Il dilemma del plenum, quindi, è se abbandonare il libero mercato e tornare a una politica più accentratrice e statalista?
Non è tanto un problema del plenum, ma una tendenza che si è vista negli ultimi anni, più per ragioni politiche che economiche: quello che muove questa posizione è il timore che capitalisti troppo liberi di prendere le loro decisioni diventino un contropotere che disturbi il partito comunista. Il problema vero è trovare una narrativa che tenga buoni i cinesi, inquieti di fronte a una mancata crescita che né più centralismo né meno centralismo potranno contrastare, perché dipende da altri due fattori che la Cina non può controllare: le conseguenze della fermata durante il Covid, da cui non si può tornare indietro, e la politica anti-economia cinese che, sia pure per ragioni diverse, è condivisa da democratici e repubblicani.
Questo contesto potrebbe far cambiare idea a Xi sulla politica internazionale e sulle sue alleanze?
No. La stampa cinese dice che, secondo gli analisti di Xi, vincerà Trump, la cui politica anticinese non è mossa dall’Ucraina, ma dal desiderio di proteggere l’industria americana dalla concorrenza di Pechino. Trump “picchierà” sulle esportazioni cinesi per ragioni di protezione degli elettori americani. Quello che cerca di fare il plenum è solo di trovare una narrazione rassicurante. Al record di crescita la Cina non tornerà per un po’. La sua economia ha una solidità di fondo e tornerà a camminare, ma per smaltire le conseguenze del Covid ci vorranno anni e l’atteggiamento americano disturba e frena questo processo. E non si vedono cambiamenti, chiunque vinca le elezioni USA.

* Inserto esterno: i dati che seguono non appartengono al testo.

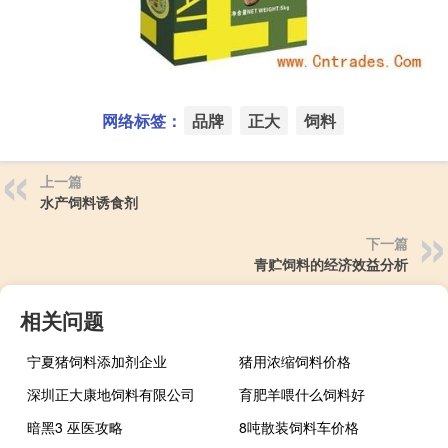
网络标签：
品牌
正大
饲料
上一篇
水产饲料诱食剂
下一篇
青贮饲料的经济效益分析
相关问题
宁夏猪饲料添加剂企业
猪用浓缩饲料价格
深圳正大康地饲料有限公司
育肥羊喂什么饲料好
暗黑3 巫医攻略
8吨散装饲料车价格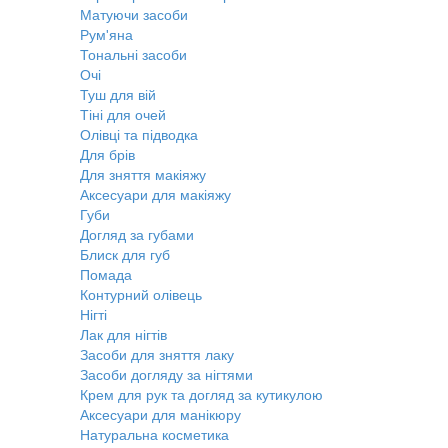
Матуючи засоби
Рум'яна
Тональні засоби
Очі
Туш для вій
Тіні для очей
Олівці та підводка
Для брів
Для зняття макіяжу
Аксесуари для макіяжу
Губи
Догляд за губами
Блиск для губ
Помада
Контурний олівець
Нігті
Лак для нігтів
Засоби для зняття лаку
Засоби догляду за нігтями
Крем для рук та догляд за кутикулою
Аксесуари для манікюру
Натуральна косметика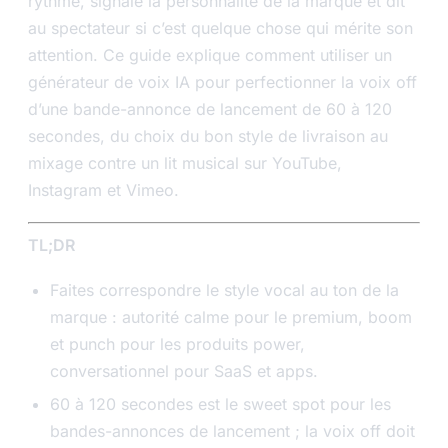
rythme, signale la personnalité de la marque et dit
au spectateur si c’est quelque chose qui mérite son
attention. Ce guide explique comment utiliser un
générateur de voix IA pour perfectionner la voix off
d’une bande-annonce de lancement de 60 à 120
secondes, du choix du bon style de livraison au
mixage contre un lit musical sur YouTube,
Instagram et Vimeo.
TL;DR
Faites correspondre le style vocal au ton de la
marque : autorité calme pour le premium, boom
et punch pour les produits power,
conversationnel pour SaaS et apps.
60 à 120 secondes est le sweet spot pour les
bandes-annonces de lancement ; la voix off doit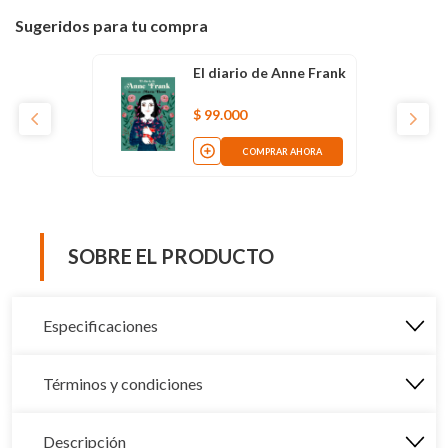
Sugeridos para tu compra
El diario de Anne Frank
$
99
.
000
COMPRAR AHORA
SOBRE EL PRODUCTO
Especificaciones
Términos y condiciones
Descripción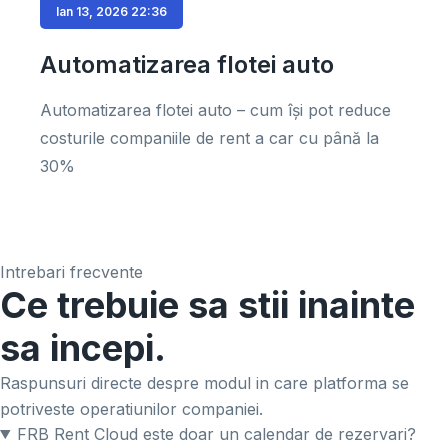
Ian 13, 2026 22:36
Automatizarea flotei auto
Automatizarea flotei auto – cum își pot reduce
costurile companiile de rent a car cu până la
30%
Intrebari frecvente
Ce trebuie sa stii inainte
sa incepi.
Raspunsuri directe despre modul in care platforma se
potriveste operatiunilor companiei.
FRB Rent Cloud este doar un calendar de rezervari?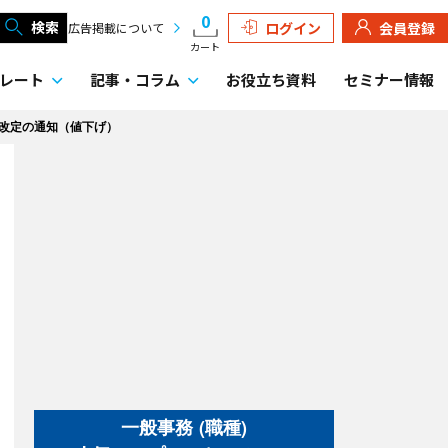
0
検索
ログイン
会員登録
広告掲載について
カート
レート
記事・
コラム
お役立ち資料
セミナー情報
改定の通知（値下げ）
一般事務 (職種)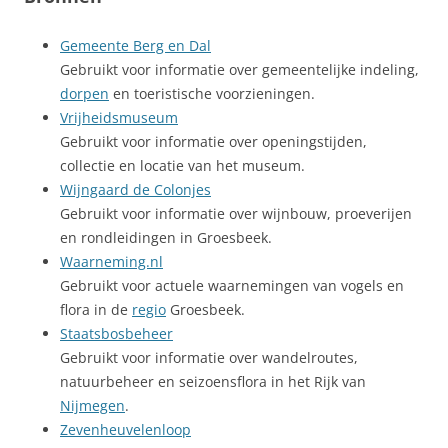
Gemeente Berg en Dal
Gebruikt voor informatie over gemeentelijke indeling,
dorpen
en toeristische voorzieningen.
Vrijheidsmuseum
Gebruikt voor informatie over openingstijden,
collectie en locatie van het museum.
Wijngaard de Colonjes
Gebruikt voor informatie over wijnbouw, proeverijen
en rondleidingen in Groesbeek.
Waarneming.nl
Gebruikt voor actuele waarnemingen van vogels en
flora in de
regio
Groesbeek.
Staatsbosbeheer
Gebruikt voor informatie over wandelroutes,
natuurbeheer en seizoensflora in het Rijk van
Nijmegen
.
Zevenheuvelenloop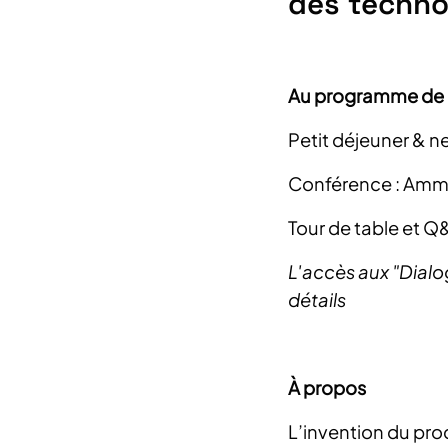
des technol
Au programme de 
Petit déjeuner & n
Conférence : Ammon
Tour de table et Q
L'accès aux "Dialo
détails
À propos
L’invention du pr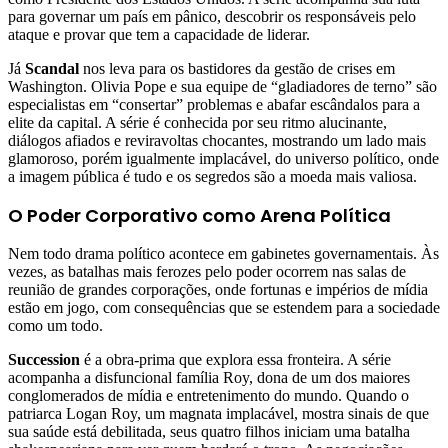
para governar um país em pânico, descobrir os responsáveis pelo
ataque e provar que tem a capacidade de liderar.
Já
Scandal
nos leva para os bastidores da gestão de crises em
Washington. Olivia Pope e sua equipe de “gladiadores de terno” são
especialistas em “consertar” problemas e abafar escândalos para a
elite da capital. A série é conhecida por seu ritmo alucinante,
diálogos afiados e reviravoltas chocantes, mostrando um lado mais
glamoroso, porém igualmente implacável, do universo político, onde
a imagem pública é tudo e os segredos são a moeda mais valiosa.
O Poder Corporativo como Arena Política
Nem todo drama político acontece em gabinetes governamentais. Às
vezes, as batalhas mais ferozes pelo poder ocorrem nas salas de
reunião de grandes corporações, onde fortunas e impérios de mídia
estão em jogo, com consequências que se estendem para a sociedade
como um todo.
Succession
é a obra-prima que explora essa fronteira. A série
acompanha a disfuncional família Roy, dona de um dos maiores
conglomerados de mídia e entretenimento do mundo. Quando o
patriarca Logan Roy, um magnata implacável, mostra sinais de que
sua saúde está debilitada, seus quatro filhos iniciam uma batalha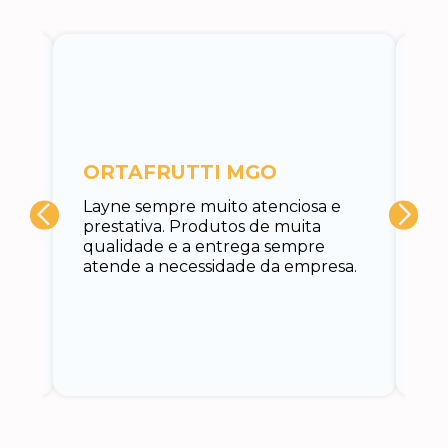
c
ORTAFRUTTI MGO
A 
Layne sempre muito atenciosa e
at
prestativa. Produtos de muita
su
qualidade e a entrega sempre
at
atende a necessidade da empresa.
vo
do.
ce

Questa crisi come può cambiare i rapporti della Cina con il resto del mondo, con l’Europa ad esempio?
Il Paese cresce poco e se non cresce rimane comunque stabile. La crisi, insomma, non va esagerata, anche se prima la Cina ci aveva abituato a battere record ogni anno. Quello che ci possiamo aspettare, e lo stiamo già vedendo, è un’offensiva economica nei confronti dell’Europa per convincerla che un commercio con la Cina libero e senza freni è nel suo interesse.
Opporranno dazi cinesi ai dazi europei?
Pechino cercherà di trovare la quadra con la Ue, per avere relazioni economiche migliori. Il problema è che in Europa non c’è Trump e qui le questioni di politica internazionale continueranno a pesare anche se vincono i repubblicani.